Arnaud Mattern aurait pu rester un nom parmi tant d’autres. Au lieu de quoi, il impose sa patte dans l’histoire du poker français, démarrant bien loin des projecteurs : Paris, 20 septembre 1979. Ce n’est pas dans des salles de cartes qu’il fait ses premières armes, mais à l’université, plongé dans l’étude des langues. Pourtant, assez vite, les cartes prennent le dessus.

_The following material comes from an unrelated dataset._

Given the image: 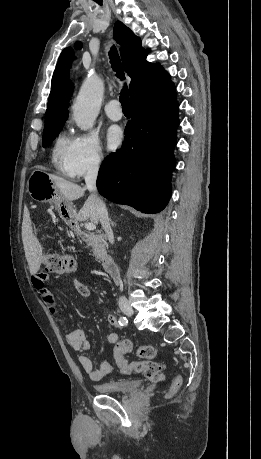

Il se frotte d’abord au backgammon, glisse peu à peu vers le tapis vert. Quand le poker l’appelle, il répond présent, et le destin ne perd pas de temps. 2006 : champion de France de poker. Dès ce moment, sa trajectoire change de dimension. Les invitations dans les plus grands tournois internationaux pleuvent. Ses performances ne sont pas de simples coups d’éclat : il s’installe régulièrement autour des tables finales, accumule des gains non négligeables. Deux exemples concrets pour situer le personnage : à l’EPT Tallinn, en août 2010, il empoche 212 067 dollars en terminant troisième ; quelques semaines plus tard, il décroche encore plus de 83 000 dollars pour une douzième place aux WSOPE. Sa montée en puissance ne doit rien au hasard : il peaufine son jeu main après main, jusqu’à franchir la frontière qui sépare l’amateur du professionnel. Vivre du poker n’est pas une lubie pour lui, mais la suite logique de centaines d’heures à dompter variance, adversaires et tension des tournois.
Pendant de longues années, Mattern porte l’équipement de PokerStars. C’est avec ce site qu’il construit une partie essentielle de sa légende, arpentant les tables virtuelles, voyageant de tournoi en tournoi sous les couleurs de la marque au pique rouge. À présent, une nouvelle étape commence : la collaboration prend fin, sans amertume, mais non sans flash-back. Même sans badge au revers, il se mesure encore régulièrement aux joueurs en ligne, toujours sous le pseudonyme « FrenchKissFR ». Son attachement à PokerStars ne faiblit pas : il classe toujours la plateforme parmi les incontournables du poker sur internet, apprécie sa fiabilité et la recommande sans hésitation aux nouveaux venus, comme aux habitués à la recherche de sensations en ligne.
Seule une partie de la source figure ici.